Newsletter

No Deal Brexit?

Hidayat Setiaji & Anthony Kevin & M Taufan Adharsyah, CNBC Indonesia
16 January 2019 05:46
No Deal Brexit?
Bursa Efek Indonesia (CNBC Indonesia)
Jakarta, CNBC Indonesia - Pasar keuangan Indonesia menampilkan performa impresif pada perdagangan kemarin. Indeks Harga Saham Gabungan (IHSG) dan nilai tukar rui=piah terhadap dolar Amerika Serikat (AS) sama-sama mencetak penguatan. 

Kemarin, IHSG ditutup dengan lonjakan 1,15%. Bahkan IHSG mampu menembus level 6.400, kali pertama sejak Maret 2018. 

IHSG bergerak searah dengan bursa saham Asia lainnya yang juga ditutup signifikan. Indeks Nikkei 225 naik 0,96%, Hang Seng meroket 2,02%, Shanghai Composite melejit 1,36%, Kospi melesat 1,58%, dan Straits Times lompat 1,22%. 


Sementara rupiah mengakhiri perdagangan pasar spot dengan penguatan 0,25% di hadapan dolar AS. Penguatan rupiah bahkan menjadi yang terbaik di antara mata uang utama Asia.

 
Sentimen positif bertebaran pada perdagangan kemarin. Tidak heran investor begitu bernafsu memburu aset-aset berisiko di negara berkembang Asia, termasuk Indonesia. 

Pertama, hawa damai dagang AS-China semakin jelas terasa. Presiden AS Donald Trump menyatakan bahwa perundingan dagang dengan Negeri Tirai Bambu berjalan lancar dan kesepakatan kemungkinan besar bisa dicapai. 

"Hubungan dengan China sangat baik. Saya rasa kami bisa mencapai kesepakaatan dengan China," ujar Trump kepada wartawan di Gedung Putih, dikutip dari Reuters. 

Kedua, pemerintah dan Bank Sentral China (PBoC) menyatakan komitmen untuk menjaga perekonomian Negeri Panda agar tidak mengalami hard landing. Reuters mengabarkan Beijing menargetkan pertumbuhan ekonomi tahun ini di kisaran 6-6,5%. Melambat dibandingkan tahun lalu yang diperkirakan 6,6%.

Agar ekonomi tidak terlalu terpuruk, pemerintah dan bank sentral akan menggelontorkan berbagai kebijakan counter-cyclical.
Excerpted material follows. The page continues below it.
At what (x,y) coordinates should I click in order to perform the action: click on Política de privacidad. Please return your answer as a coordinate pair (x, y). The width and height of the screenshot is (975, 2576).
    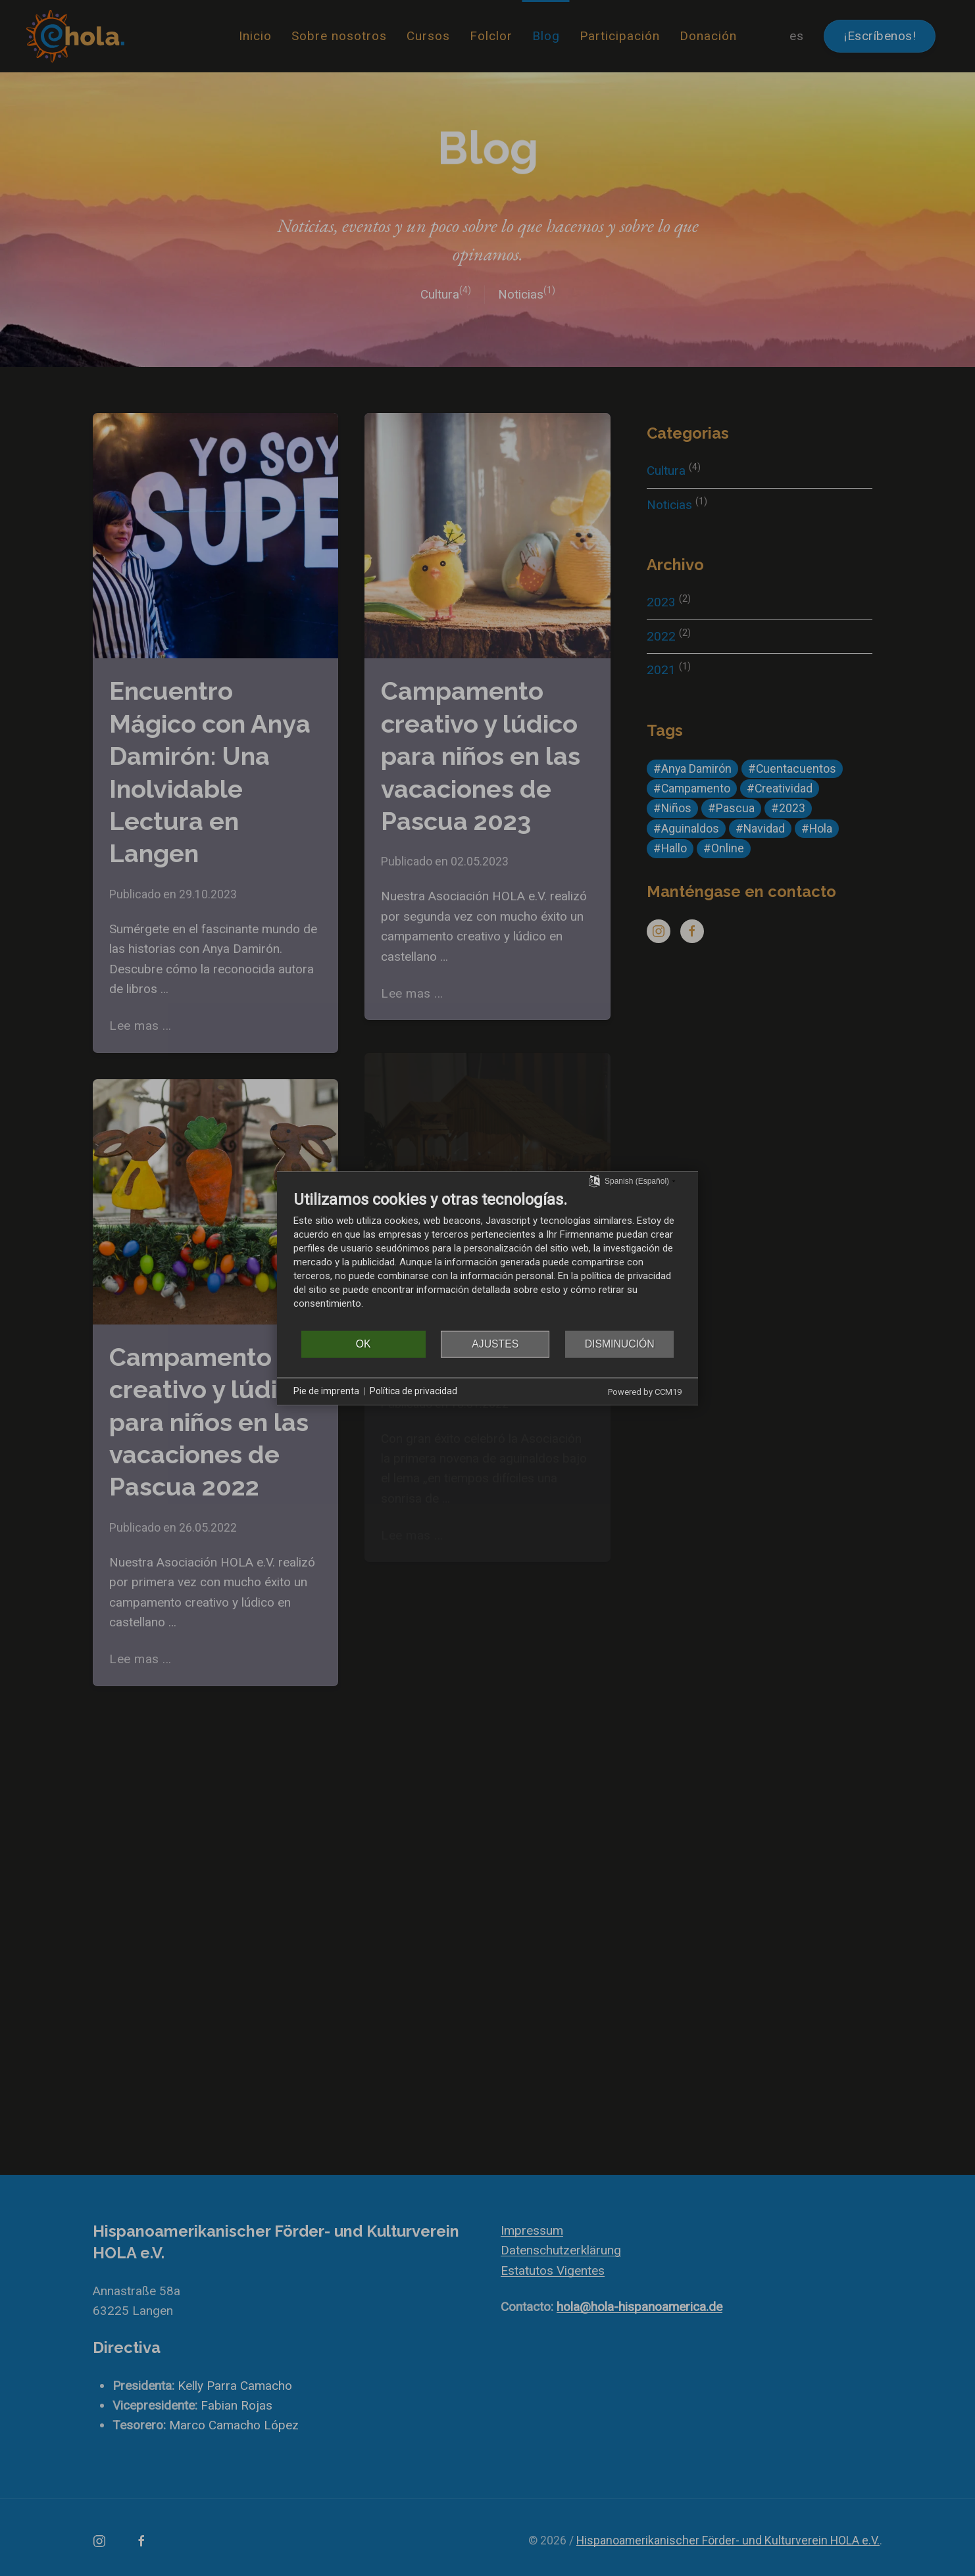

Stimulus tetap akan dikucurkan, meski menurut Wakil Ketua Komisi Pembangunan dan Reformasi Nasional China Lian Weiliang tidak sampai berlebihan. 

Investor sepertinya menanggapi positif arah kebijakan fiskal dan moneter ini. Pelaku pasar kini bisa tenang, pemerintah dan bank sentral China akan mengawal pertumbuhan ekonomi agar tidak terlampau lambat. 

Ketiga, Richard Clarida, Wakil Gubernur The Federal Reserve/The Fed, menyatakan bank sentral AS akan lebih sabar dalam menentukan arah kebijakan moneter. Sang The Fed-2 menyatakan perekonomian Negeri Paman Sam masih tumbuh baik, tetapi ada risiko di luar yang tidak bisa dikesampingkan. 

"Kami bisa sabar pada 2019, ada momentum untuk itu. Bank sentral akan menentukan suku bunga acuan di setiap rapat dengan mengacu kepada data. Kami akan melihat perkembangan ekonomi global, dan beberapa data menunjukkan ada perlambatan," papar Clarida dalam wawancara di Fox Business, mengutip Reuters. 

Pernyataan Clarida semakin menegaskan bahwa The Fed tidak akan terlalu agresif dalam menaikkan suku bunga acuan pada tahun ini. Pelaku pasar memperkirakan setidaknya sampai semester-I tidak akan ada kenaikan Federal Funds Rate. 

Mengutip CME Fedwatch, probabilitas Federal Funds Rate untuk ditahan di 2,25-2,5% pada rapat 30 Januari mencapai 99,5%. Kemudian pada rapat 20 Maret, kemungkinan suku bunga untuk kembali ditahan juga 99,5%. 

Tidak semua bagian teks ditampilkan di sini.